Clearly, further mechanistic work will be needed to better understand the pathway from radiation exposure to a given substructure to a specific cardiac event. The biology is likely complex, as evidenced by recent work attempting to understand the biological underpinnings of RT effect on terminating arrhythmias in patients with ventricular tachycardia.16,17 As we develop a deeper understanding of the dosimetric triggers and mechanisms of injury that lead to arrhythmias, the ability of modern RT techniques to intentionally spare critical sub-structures will likely contribute toward mitigating the risk for cardiac toxicity in future lung cancer patients.

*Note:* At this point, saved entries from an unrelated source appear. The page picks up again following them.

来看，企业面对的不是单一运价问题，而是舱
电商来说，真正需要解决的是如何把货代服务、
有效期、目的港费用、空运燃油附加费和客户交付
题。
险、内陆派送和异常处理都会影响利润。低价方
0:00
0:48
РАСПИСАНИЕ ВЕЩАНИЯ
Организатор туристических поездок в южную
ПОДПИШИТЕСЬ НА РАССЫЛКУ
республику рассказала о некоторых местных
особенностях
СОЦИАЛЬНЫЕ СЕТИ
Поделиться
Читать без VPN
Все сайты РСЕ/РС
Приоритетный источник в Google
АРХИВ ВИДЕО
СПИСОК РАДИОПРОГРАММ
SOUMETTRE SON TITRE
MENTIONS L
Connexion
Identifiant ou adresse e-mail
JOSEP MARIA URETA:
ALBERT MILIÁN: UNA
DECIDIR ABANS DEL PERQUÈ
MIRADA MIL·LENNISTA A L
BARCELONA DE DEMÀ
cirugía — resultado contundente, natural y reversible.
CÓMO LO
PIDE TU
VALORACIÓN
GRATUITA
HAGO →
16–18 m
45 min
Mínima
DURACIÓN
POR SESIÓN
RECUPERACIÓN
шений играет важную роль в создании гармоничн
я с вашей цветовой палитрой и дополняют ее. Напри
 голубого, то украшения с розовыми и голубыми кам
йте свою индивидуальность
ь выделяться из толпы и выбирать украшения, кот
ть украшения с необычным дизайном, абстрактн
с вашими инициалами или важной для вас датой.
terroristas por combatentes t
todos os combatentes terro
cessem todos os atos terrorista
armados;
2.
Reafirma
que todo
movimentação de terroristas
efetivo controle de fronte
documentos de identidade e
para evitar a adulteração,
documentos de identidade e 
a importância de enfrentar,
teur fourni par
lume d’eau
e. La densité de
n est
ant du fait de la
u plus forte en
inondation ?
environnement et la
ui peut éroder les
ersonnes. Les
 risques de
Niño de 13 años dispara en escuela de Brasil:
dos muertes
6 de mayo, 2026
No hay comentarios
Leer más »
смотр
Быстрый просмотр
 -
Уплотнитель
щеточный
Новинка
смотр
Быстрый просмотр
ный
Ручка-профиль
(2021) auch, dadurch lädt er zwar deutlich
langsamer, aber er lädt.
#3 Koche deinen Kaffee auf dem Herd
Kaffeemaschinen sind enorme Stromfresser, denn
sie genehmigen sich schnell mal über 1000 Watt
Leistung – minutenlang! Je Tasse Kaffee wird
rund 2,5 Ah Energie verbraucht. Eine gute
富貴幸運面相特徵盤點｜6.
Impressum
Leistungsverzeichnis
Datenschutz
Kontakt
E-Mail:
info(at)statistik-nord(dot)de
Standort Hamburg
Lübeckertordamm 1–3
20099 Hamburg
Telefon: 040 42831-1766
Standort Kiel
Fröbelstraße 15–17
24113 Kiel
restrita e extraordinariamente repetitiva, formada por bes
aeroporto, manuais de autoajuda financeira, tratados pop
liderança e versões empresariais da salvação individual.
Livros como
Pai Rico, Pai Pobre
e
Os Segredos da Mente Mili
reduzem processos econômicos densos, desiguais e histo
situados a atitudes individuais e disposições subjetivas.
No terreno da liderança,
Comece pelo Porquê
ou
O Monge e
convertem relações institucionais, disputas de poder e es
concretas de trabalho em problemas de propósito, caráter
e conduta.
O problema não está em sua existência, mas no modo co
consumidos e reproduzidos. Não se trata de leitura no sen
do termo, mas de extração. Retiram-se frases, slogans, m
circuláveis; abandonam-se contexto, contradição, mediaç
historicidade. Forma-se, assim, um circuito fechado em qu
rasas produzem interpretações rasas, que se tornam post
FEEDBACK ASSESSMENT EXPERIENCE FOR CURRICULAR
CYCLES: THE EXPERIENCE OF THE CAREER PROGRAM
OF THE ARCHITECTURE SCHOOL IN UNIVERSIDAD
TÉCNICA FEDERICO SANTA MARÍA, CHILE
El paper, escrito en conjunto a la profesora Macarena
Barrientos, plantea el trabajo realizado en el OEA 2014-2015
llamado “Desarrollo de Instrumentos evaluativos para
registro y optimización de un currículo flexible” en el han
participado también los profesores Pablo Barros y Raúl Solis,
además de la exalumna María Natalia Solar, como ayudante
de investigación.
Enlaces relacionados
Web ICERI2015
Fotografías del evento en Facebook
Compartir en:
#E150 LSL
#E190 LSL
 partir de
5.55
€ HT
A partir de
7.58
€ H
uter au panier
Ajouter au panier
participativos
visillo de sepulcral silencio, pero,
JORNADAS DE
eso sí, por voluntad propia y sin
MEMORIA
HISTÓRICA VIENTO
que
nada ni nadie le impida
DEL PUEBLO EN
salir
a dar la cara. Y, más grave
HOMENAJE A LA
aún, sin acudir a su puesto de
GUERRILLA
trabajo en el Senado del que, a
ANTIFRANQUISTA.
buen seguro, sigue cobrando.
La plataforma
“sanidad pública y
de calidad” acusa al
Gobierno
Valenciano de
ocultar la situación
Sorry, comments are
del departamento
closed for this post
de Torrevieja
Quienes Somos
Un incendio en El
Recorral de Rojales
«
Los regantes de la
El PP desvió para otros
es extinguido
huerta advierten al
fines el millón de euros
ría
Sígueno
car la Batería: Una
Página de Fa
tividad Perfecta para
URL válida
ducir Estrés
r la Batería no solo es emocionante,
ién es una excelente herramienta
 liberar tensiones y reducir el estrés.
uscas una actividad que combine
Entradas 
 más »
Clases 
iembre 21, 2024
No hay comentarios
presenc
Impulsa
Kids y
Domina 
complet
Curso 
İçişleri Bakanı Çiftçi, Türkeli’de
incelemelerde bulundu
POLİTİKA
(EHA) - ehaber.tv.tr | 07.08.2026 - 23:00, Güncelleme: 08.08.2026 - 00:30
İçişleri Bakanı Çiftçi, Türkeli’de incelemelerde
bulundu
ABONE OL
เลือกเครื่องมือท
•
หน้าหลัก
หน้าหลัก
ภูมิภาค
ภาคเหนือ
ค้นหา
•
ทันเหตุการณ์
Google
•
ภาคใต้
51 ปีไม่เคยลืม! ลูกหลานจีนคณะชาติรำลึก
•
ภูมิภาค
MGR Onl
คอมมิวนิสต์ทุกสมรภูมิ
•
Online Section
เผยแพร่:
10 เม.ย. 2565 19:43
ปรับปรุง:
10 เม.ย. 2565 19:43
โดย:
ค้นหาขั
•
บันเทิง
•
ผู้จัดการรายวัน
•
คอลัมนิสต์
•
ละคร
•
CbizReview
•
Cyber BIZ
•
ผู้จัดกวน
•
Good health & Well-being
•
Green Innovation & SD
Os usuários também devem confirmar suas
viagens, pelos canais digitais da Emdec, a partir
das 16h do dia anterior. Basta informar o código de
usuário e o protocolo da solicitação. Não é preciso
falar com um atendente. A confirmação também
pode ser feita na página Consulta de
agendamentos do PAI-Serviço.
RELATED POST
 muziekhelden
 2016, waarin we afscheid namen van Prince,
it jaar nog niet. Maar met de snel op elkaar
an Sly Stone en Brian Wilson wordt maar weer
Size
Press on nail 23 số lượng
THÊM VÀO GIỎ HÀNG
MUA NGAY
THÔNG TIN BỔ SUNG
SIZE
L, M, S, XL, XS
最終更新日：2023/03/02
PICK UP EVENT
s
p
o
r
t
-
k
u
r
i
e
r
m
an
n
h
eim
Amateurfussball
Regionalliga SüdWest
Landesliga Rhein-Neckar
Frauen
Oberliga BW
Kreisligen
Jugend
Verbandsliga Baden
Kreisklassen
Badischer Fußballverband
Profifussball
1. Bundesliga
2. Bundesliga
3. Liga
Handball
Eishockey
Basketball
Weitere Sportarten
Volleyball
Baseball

Lastly, the lung cancer population is at exceptionally high baseline cardiovascular risk; more than 40% have known cardiovascular disease (CVD)18 and nearly 15% have pre-existing arrhythmias.3 However, even among those without known CVD—nearly half are at high Framingham risk.3 This is further coupled with the observation that less than half of these patients are being treated with cardiovascular guidelines-based medical therapy.18,19
Therefore, given this high baseline cardiovascular risk, together with the excess cardiovascular risk of multi-modality treatment (including RT, chemotherapy, immunotherapy, and/or molecular targeted agents), oncologists should have a low threshold for referral to cardiology or cardio-oncology for treatment of baseline cardiac risk factors20 as well as incorporation of post-treatment surveillance.21,22,23 Further, while cardio-oncology expert panels and consensus guidelines continue to develop based on evolving data—including incorporating screening transthoracic echocardiograms and cardiac magnetic resonance imaging,21,22,23 there currently are no recommendations to screen for occult arrhythmias, nor to screen sooner for RT-associated CAD despite the shorter timeframe to developing MACE. These observations highlight the continued efforts needed to further refine screening, risk factor modification, and surveillance recommendations in these high-risk patients.